Then, iterate through the list, map the values to ints and them sum for each elf.

In [101]:
# Run this if you are running a clean version of Python

# %%capture
# %pip install numpy

In [102]:
import numpy as np

with open("data/day-1.txt") as f:
    data = " ".join(f.read().split("\n")).split("  ")
sums = np.array(
    [np.array(list(map(lambda x: int(x), x))).sum() for x in [x.split() for x in data]]
)
sums.max()

71506

### Second Puzzle
Sort the list and then find the top three and sum them up.

In [103]:
sums.sort()
sums[::-1][:3].sum()

209603

## Improved or alternate solution

## First alternative
This is the first alternative I came up with. It has some small improvements over the first solution, and runs 3x faster.

In [147]:
def first_alternative(data=None):
    if data is None:
        with open("data/day-1.txt") as f:
            data = f.read()
    elf_calorie_sums = [
        sum(list(map(int, elf_strings.split("\n"))))
        for elf_strings in data.split("\n\n")
    ]
    elf_calorie_sums.sort()
    elf_calorie_sums.reverse()
    return elf_calorie_sums[0], sum(elf_calorie_sums[:3])


solution_1, solution_2 = first_alternative()
print(f"The most an elf is carrying is {solution_1} calories")
print(f"The three elfs that carries the most has together {solution_2} calories")

The most an elf is carrying is 71506 calories
The three elfs that carries the most has together 209603 calories


## Second alternative
While I thought this was going to be much faster, in fact, this is much much slower than any other alternative. I'm leaving it here for reference. It could be further optimised by reducing the number of times we perform the argmin operation but I am not sure if this is the true bottleneck.

In [108]:
def second_alternative(data=None):
    if data is None:
        with open("data/day-1.txt") as f:
            data = f.read()

    # hyperparameter
    top_n = 3

    temp = []
    elf_storage = []
    partial_solution = [0] * top_n
    chars = len(data)
    i = 0
    while i < chars:
        if data[i].isalnum():
            temp.append(data[i])
            i += 1
        else:
            elf_storage.append(int("".join(temp)))
            temp = []
            if data[i] == data[i + 1]:
                elf_calories = sum(elf_storage)
                smallest = min(
                    range(len(partial_solution)), key=partial_solution.__getitem__
                )
                if elf_calories > partial_solution[smallest]:
                    partial_solution.pop(smallest)
                    partial_solution.append(elf_calories)
                elf_storage = []
                i += 2
            else:
                i += 1
    solution_1 = max(partial_solution)
    solution_2 = sum(partial_solution)
    return solution_1, solution_2


solution_1, solution_2 = second_alternative()
print(f"The most an elf is carrying is {solution_1} calories")
print(f"The three elfs that carries the most has together {solution_2} calories")

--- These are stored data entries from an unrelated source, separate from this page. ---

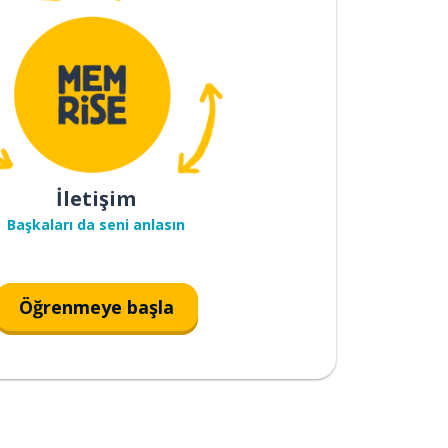
İletişim
Başkaları da seni anlasın
Öğrenmeye başla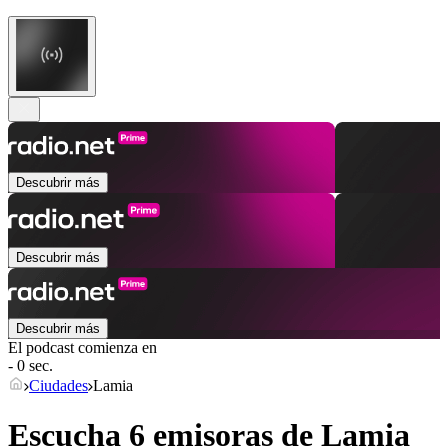
Descubrir más
Descubrir más
Descubrir más
El podcast comienza en
- 0 sec.
Ciudades
Lamia
Escucha 6 emisoras de
Lamia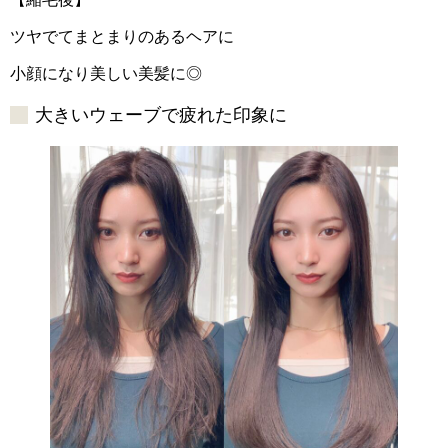
ツヤでてまとまりのあるヘアに
小顔になり美しい美髪に◎
大きいウェーブで疲れた印象に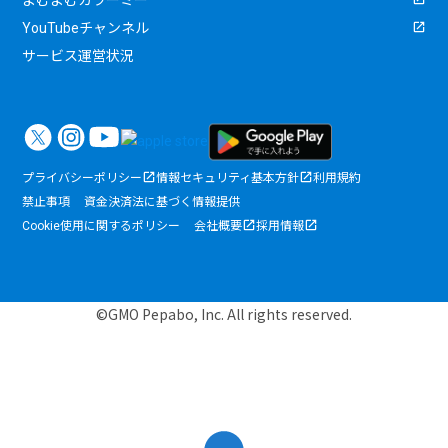
YouTubeチャンネル
サービス運営状況
プライバシーポリシー
情報セキュリティ基本方針
利用規約
禁止事項
資金決済法に基づく情報提供
Cookie使用に関するポリシー
会社概要
採用情報
©GMO Pepabo, Inc. All rights reserved.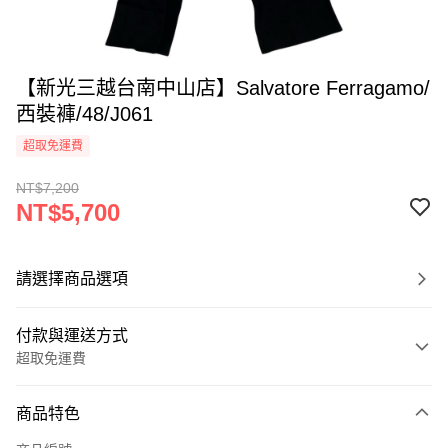
【新光三越台南中山店】Salvatore Ferragamo/
西裝褲/48/J061
超取免運費
NT$7,200
NT$5,700
請選擇商品選項
付款與運送方式
超取免運費
付款方式
商品特色
信用卡一次付款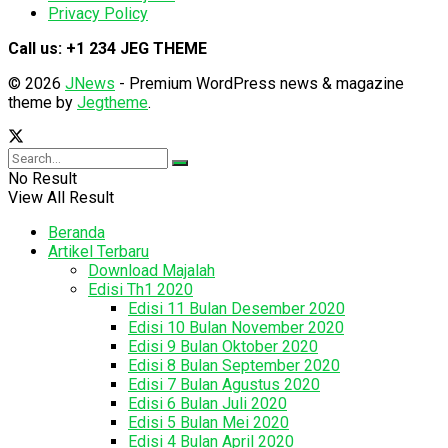
Privacy Policy
Call us: +1 234 JEG THEME
© 2026
JNews
- Premium WordPress news & magazine
theme by
Jegtheme
.
No Result
View All Result
Beranda
Artikel Terbaru
Download Majalah
Edisi Th1 2020
Edisi 11 Bulan Desember 2020
Edisi 10 Bulan November 2020
Edisi 9 Bulan Oktober 2020
Edisi 8 Bulan September 2020
Edisi 7 Bulan Agustus 2020
Edisi 6 Bulan Juli 2020
Edisi 5 Bulan Mei 2020
Edisi 4 Bulan April 2020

The most an elf is carrying is 71506 calories
The three elfs that carries the most has together 209603 calories


# Other leanings
It appears that depending on how we import numpy, it can be much slower. I'm not sure why this is the case, but I'm leaving it here for reference.

- Importing numpy using the first cell produces much slower results than if I were to run it in another python environment where numpy is already installed.
- Applying `int` directly in `map` is possible and there is no need to create a lambda function as in the initial solution.
- While working on the second alternative solution, I learned that you cannod modify the iterator while iterating through it when using a for loop.
- Obv, I wouldn't have needed to reverse the sort, although it felt more natural to me to have the largest number at the top of the list.

# Runtimes

## Initial solution

In [None]:
def initialSolution(data=None):
    if data is None:
        with open("data/day-1.txt") as f:
            data = " ".join(f.read().split("\n")).split("  ")
    else:
        data = " ".join(data.split("\n")).split("  ")
    np.array(
        [
            np.array(list(map(lambda x: int(x), x))).sum()
            for x in [x.split() for x in data]
        ]
    )
    sums.sort()
    return sums.max(), sums[::-1][:3].sum()

In [None]:
%%timeit

initialSolution()

637 µs ± 1.3 µs per loop (mean ± std. dev. of 7 runs, 1,000 loops each)


## First alternative

In [None]:
%%timeit

with open("data/day-1.txt") as f:
    data = f.read()
elf_calorie_sums = [
    sum(list(map(int, elf_strings.split("\n")))) for elf_strings in data.split("\n\n")
]
elf_calorie_sums.sort()
elf_calorie_sums.reverse()
solution_1 = elf_calorie_sums[1]
solution_2 = sum(elf_calorie_sums[:3])

## Second alternative

In [109]:
%%timeit
second_alternative()

1.38 ms ± 2.82 µs per loop (mean ± std. dev. of 7 runs, 1,000 loops each)


# Just other things

In [None]:
# Just som statistics from the original data
with open("data/day-1.txt") as f:
    data = f.read()
elf_calorie_sums = [
    list(map(int, elf_strings.split("\n"))) for elf_strings in data.split("\n\n")
]
mean = np.array([item for sublist in elf_calorie_sums for item in sublist]).mean()
std = np.array([item for sublist in elf_calorie_sums for item in sublist]).std()
mean_sums = np.array(
    [sum(list(map(int, elf_strings.split("\n")))) for elf_strings in data.split("\n\n")]
).mean()
mean_sums_std = np.array(
    [sum(list(map(int, elf_strings.split("\n")))) for elf_strings in data.split("\n\n")]
).std()

mean, std, mean_sums, mean_sums_std

(5923.5075, 5550.487886658591, 46277.40234375, 11665.198320545209)

In [None]:
import numpy as np


def generator(n=256, mean=5900, std=5550):
    # generate random calorie counts
    nums = []
    while len(nums) < n:
        nums.append(int(np.random.normal(mean, std)))
        if nums[-1] < 0:
            nums.pop()

    # split nums into random groups of 1 to 16
    groups = [
        nums[i : i + np.random.randint(1, 17)]
        for i in range(0, len(nums), np.random.randint(1, 14))
    ]

    # create a string of the groups where each number in the group is separated by newline and each group is separated by two newlines
    data = "\n\n".join(["\n".join([str(x) for x in group]) for group in groups])
    return data